Records to process Block Start

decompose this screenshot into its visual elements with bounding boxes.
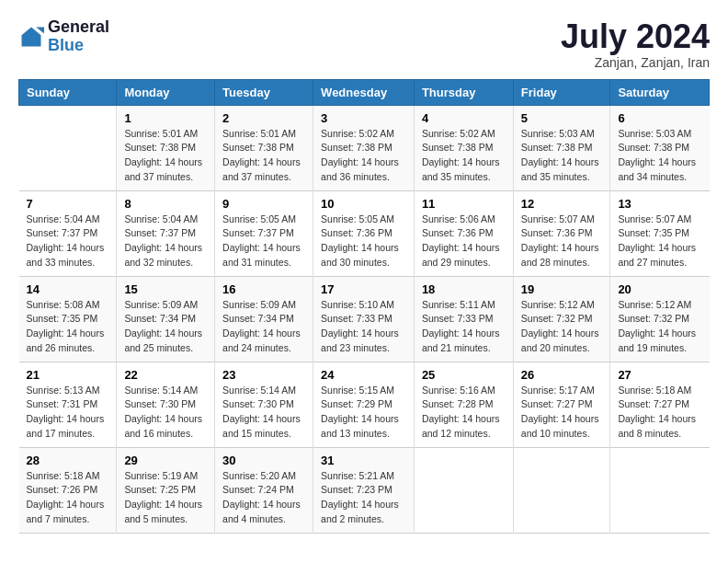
day-number: 9 <box>222 197 305 211</box>
calendar-cell: 21Sunrise: 5:13 AMSunset: 7:31 PMDayligh… <box>19 362 117 447</box>
day-info: Sunrise: 5:14 AMSunset: 7:30 PMDaylight:… <box>124 384 207 442</box>
calendar-cell: 13Sunrise: 5:07 AMSunset: 7:35 PMDayligh… <box>610 190 710 276</box>
day-info: Sunrise: 5:01 AMSunset: 7:38 PMDaylight:… <box>124 127 207 185</box>
day-number: 20 <box>618 282 701 296</box>
day-number: 23 <box>222 368 305 382</box>
day-info: Sunrise: 5:02 AMSunset: 7:38 PMDaylight:… <box>321 127 406 185</box>
weekday-header: Monday <box>117 79 215 105</box>
calendar-cell: 20Sunrise: 5:12 AMSunset: 7:32 PMDayligh… <box>610 276 710 362</box>
day-number: 16 <box>222 282 305 296</box>
day-info: Sunrise: 5:13 AMSunset: 7:31 PMDaylight:… <box>27 384 109 442</box>
calendar-cell: 25Sunrise: 5:16 AMSunset: 7:28 PMDayligh… <box>414 362 513 447</box>
day-info: Sunrise: 5:06 AMSunset: 7:36 PMDaylight:… <box>422 213 506 270</box>
calendar-week-row: 7Sunrise: 5:04 AMSunset: 7:37 PMDaylight… <box>19 190 710 276</box>
day-number: 1 <box>124 111 207 125</box>
calendar-cell: 10Sunrise: 5:05 AMSunset: 7:36 PMDayligh… <box>313 190 415 276</box>
day-number: 19 <box>521 282 603 296</box>
day-number: 13 <box>618 197 701 211</box>
calendar-week-row: 28Sunrise: 5:18 AMSunset: 7:26 PMDayligh… <box>19 447 710 533</box>
calendar-cell: 23Sunrise: 5:14 AMSunset: 7:30 PMDayligh… <box>215 362 313 447</box>
calendar-cell: 31Sunrise: 5:21 AMSunset: 7:23 PMDayligh… <box>313 447 415 533</box>
day-info: Sunrise: 5:21 AMSunset: 7:23 PMDaylight:… <box>321 469 406 527</box>
calendar-cell: 30Sunrise: 5:20 AMSunset: 7:24 PMDayligh… <box>215 447 313 533</box>
day-number: 14 <box>27 282 109 296</box>
day-info: Sunrise: 5:12 AMSunset: 7:32 PMDaylight:… <box>521 298 603 356</box>
day-info: Sunrise: 5:11 AMSunset: 7:33 PMDaylight:… <box>422 298 506 356</box>
calendar-cell: 27Sunrise: 5:18 AMSunset: 7:27 PMDayligh… <box>610 362 710 447</box>
day-number: 29 <box>124 454 207 467</box>
logo-icon <box>18 24 44 50</box>
calendar-cell: 28Sunrise: 5:18 AMSunset: 7:26 PMDayligh… <box>19 447 117 533</box>
day-number: 27 <box>618 368 701 382</box>
calendar-week-row: 14Sunrise: 5:08 AMSunset: 7:35 PMDayligh… <box>19 276 710 362</box>
calendar-cell: 2Sunrise: 5:01 AMSunset: 7:38 PMDaylight… <box>215 105 313 190</box>
day-number: 31 <box>321 454 406 467</box>
day-number: 8 <box>124 197 207 211</box>
weekday-header-row: SundayMondayTuesdayWednesdayThursdayFrid… <box>19 79 710 105</box>
day-info: Sunrise: 5:05 AMSunset: 7:36 PMDaylight:… <box>321 213 406 270</box>
day-info: Sunrise: 5:03 AMSunset: 7:38 PMDaylight:… <box>521 127 603 185</box>
day-info: Sunrise: 5:15 AMSunset: 7:29 PMDaylight:… <box>321 384 406 442</box>
location-subtitle: Zanjan, Zanjan, Iran <box>561 55 710 70</box>
page-header: General Blue July 2024 Zanjan, Zanjan, I… <box>18 18 710 70</box>
calendar-cell: 14Sunrise: 5:08 AMSunset: 7:35 PMDayligh… <box>19 276 117 362</box>
calendar-cell: 6Sunrise: 5:03 AMSunset: 7:38 PMDaylight… <box>610 105 710 190</box>
calendar-cell: 17Sunrise: 5:10 AMSunset: 7:33 PMDayligh… <box>313 276 415 362</box>
day-number: 21 <box>27 368 109 382</box>
day-info: Sunrise: 5:03 AMSunset: 7:38 PMDaylight:… <box>618 127 701 185</box>
day-number: 3 <box>321 111 406 125</box>
calendar-cell: 7Sunrise: 5:04 AMSunset: 7:37 PMDaylight… <box>19 190 117 276</box>
calendar-cell: 19Sunrise: 5:12 AMSunset: 7:32 PMDayligh… <box>513 276 610 362</box>
day-info: Sunrise: 5:09 AMSunset: 7:34 PMDaylight:… <box>124 298 207 356</box>
day-info: Sunrise: 5:07 AMSunset: 7:36 PMDaylight:… <box>521 213 603 270</box>
weekday-header: Friday <box>513 79 610 105</box>
calendar-cell: 4Sunrise: 5:02 AMSunset: 7:38 PMDaylight… <box>414 105 513 190</box>
day-number: 15 <box>124 282 207 296</box>
calendar-cell: 5Sunrise: 5:03 AMSunset: 7:38 PMDaylight… <box>513 105 610 190</box>
day-info: Sunrise: 5:20 AMSunset: 7:24 PMDaylight:… <box>222 469 305 527</box>
calendar-cell: 12Sunrise: 5:07 AMSunset: 7:36 PMDayligh… <box>513 190 610 276</box>
logo-text: General Blue <box>48 18 109 55</box>
calendar-cell: 15Sunrise: 5:09 AMSunset: 7:34 PMDayligh… <box>117 276 215 362</box>
weekday-header: Saturday <box>610 79 710 105</box>
calendar-cell <box>19 105 117 190</box>
title-block: July 2024 Zanjan, Zanjan, Iran <box>561 18 710 70</box>
calendar-cell <box>610 447 710 533</box>
day-number: 24 <box>321 368 406 382</box>
svg-marker-0 <box>22 27 41 46</box>
calendar-cell: 3Sunrise: 5:02 AMSunset: 7:38 PMDaylight… <box>313 105 415 190</box>
weekday-header: Sunday <box>19 79 117 105</box>
day-info: Sunrise: 5:17 AMSunset: 7:27 PMDaylight:… <box>521 384 603 442</box>
weekday-header: Thursday <box>414 79 513 105</box>
day-info: Sunrise: 5:04 AMSunset: 7:37 PMDaylight:… <box>124 213 207 270</box>
calendar-cell: 22Sunrise: 5:14 AMSunset: 7:30 PMDayligh… <box>117 362 215 447</box>
day-info: Sunrise: 5:04 AMSunset: 7:37 PMDaylight:… <box>27 213 109 270</box>
calendar-table: SundayMondayTuesdayWednesdayThursdayFrid… <box>18 79 710 534</box>
day-number: 11 <box>422 197 506 211</box>
calendar-cell: 1Sunrise: 5:01 AMSunset: 7:38 PMDaylight… <box>117 105 215 190</box>
day-info: Sunrise: 5:19 AMSunset: 7:25 PMDaylight:… <box>124 469 207 527</box>
calendar-cell: 24Sunrise: 5:15 AMSunset: 7:29 PMDayligh… <box>313 362 415 447</box>
day-number: 10 <box>321 197 406 211</box>
calendar-cell: 18Sunrise: 5:11 AMSunset: 7:33 PMDayligh… <box>414 276 513 362</box>
day-number: 2 <box>222 111 305 125</box>
day-number: 30 <box>222 454 305 467</box>
day-info: Sunrise: 5:07 AMSunset: 7:35 PMDaylight:… <box>618 213 701 270</box>
day-info: Sunrise: 5:12 AMSunset: 7:32 PMDaylight:… <box>618 298 701 356</box>
day-info: Sunrise: 5:18 AMSunset: 7:27 PMDaylight:… <box>618 384 701 442</box>
calendar-cell: 8Sunrise: 5:04 AMSunset: 7:37 PMDaylight… <box>117 190 215 276</box>
calendar-cell: 9Sunrise: 5:05 AMSunset: 7:37 PMDaylight… <box>215 190 313 276</box>
day-number: 7 <box>27 197 109 211</box>
day-info: Sunrise: 5:10 AMSunset: 7:33 PMDaylight:… <box>321 298 406 356</box>
day-number: 6 <box>618 111 701 125</box>
day-number: 18 <box>422 282 506 296</box>
month-title: July 2024 <box>561 18 710 55</box>
calendar-week-row: 21Sunrise: 5:13 AMSunset: 7:31 PMDayligh… <box>19 362 710 447</box>
calendar-cell: 11Sunrise: 5:06 AMSunset: 7:36 PMDayligh… <box>414 190 513 276</box>
day-number: 25 <box>422 368 506 382</box>
calendar-cell: 29Sunrise: 5:19 AMSunset: 7:25 PMDayligh… <box>117 447 215 533</box>
day-number: 5 <box>521 111 603 125</box>
day-info: Sunrise: 5:14 AMSunset: 7:30 PMDaylight:… <box>222 384 305 442</box>
calendar-week-row: 1Sunrise: 5:01 AMSunset: 7:38 PMDaylight… <box>19 105 710 190</box>
day-info: Sunrise: 5:05 AMSunset: 7:37 PMDaylight:… <box>222 213 305 270</box>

Records to process Block End

• **Exercise details**: Among the lines of the records above, count those containing the word "Blue", then give the number by itself.

• **Answer to this exercise**: 2